→ Task requirements
Would you copy out the following entries exactly, without any of the pictures?

___ Given records

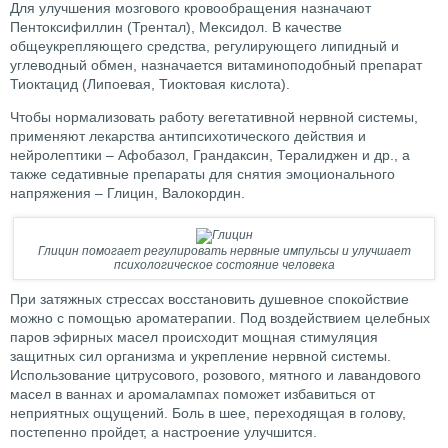
Для улучшения мозгового кровообращения назначают
Пентоксифиллин (Трентал), Мексидол. В качестве
общеукрепляющего средства, регулирующего липидный и
углеводный обмен, назначается витаминоподобный препарат
Тиоктацид (Липоевая, Тиоктовая кислота).
Чтобы нормализовать работу вегетативной нервной системы,
применяют лекарства антипсихотического действия и
нейролептики – Афобазол, Грандаксин, Тералиджен и др., а
также седативные препараты для снятия эмоционального
напряжения – Глицин, Валокордин.
Глицин помогает регулировать нервные импульсы и улучшает
психологическое состояние человека
При затяжных стрессах восстановить душевное спокойствие
можно с помощью ароматерапии. Под воздействием целебных
паров эфирных масел происходит мощная стимуляция
защитных сил организма и укрепление нервной системы.
Использование цитрусового, розового, мятного и лавандового
масел в ваннах и аромалампах поможет избавиться от
неприятных ощущений. Боль в шее, переходящая в голову,
постепенно пройдет, а настроение улучшится.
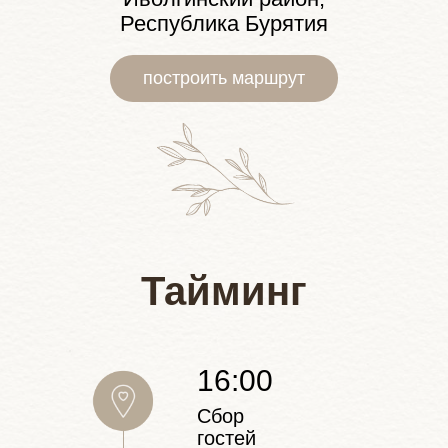
Республика Бурятия
построить маршрут
Тайминг
16:00
Сбор
гостей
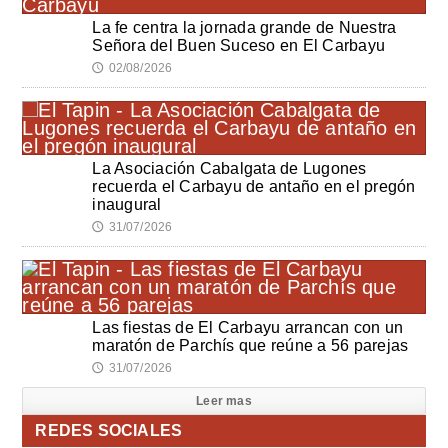
La fe centra la jornada grande de Nuestra
Señora del Buen Suceso en El Carbayu
02/08/2026
🕔
La Asociación Cabalgata de Lugones
recuerda el Carbayu de antaño en el pregón
inaugural
31/07/2026
🕔
Las fiestas de El Carbayu arrancan con un
maratón de Parchís que reúne a 56 parejas
31/07/2026
🕔
Leer mas
REDES SOCIALES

______

→ Answer to this exercise
Для улучшения мозгового кровообращения назначают
Пентоксифиллин (Трентал), Мексидол. В качестве
общеукрепляющего средства, регулирующего липидный и
углеводный обмен, назначается витаминоподобный препарат
Тиоктацид (Липоевая, Тиоктовая кислота).
Чтобы нормализовать работу вегетативной нервной системы,
применяют лекарства антипсихотического действия и
нейролептики – Афобазол, Грандаксин, Тералиджен и др., а
также седативные препараты для снятия эмоционального
напряжения – Глицин, Валокордин.
Глицин помогает регулировать нервные импульсы и улучшает
психологическое состояние человека
При затяжных стрессах восстановить душевное спокойствие
можно с помощью ароматерапии. Под воздействием целебных
паров эфирных масел происходит мощная стимуляция
защитных сил организма и укрепление нервной системы.
Использование цитрусового, розового, мятного и лавандового
масел в ваннах и аромалампах поможет избавиться от
неприятных ощущений. Боль в шее, переходящая в голову,
постепенно пройдет, а настроение улучшится.
Республика Бурятия
построить маршрут
Тайминг
16:00
Сбор
гостей
La fe centra la jornada grande de Nuestra
Señora del Buen Suceso en El Carbayu
02/08/2026
🕔
La Asociación Cabalgata de Lugones
recuerda el Carbayu de antaño en el pregón
inaugural
31/07/2026
🕔
Las fiestas de El Carbayu arrancan con un
maratón de Parchís que reúne a 56 parejas
31/07/2026
🕔
Leer mas
REDES SOCIALES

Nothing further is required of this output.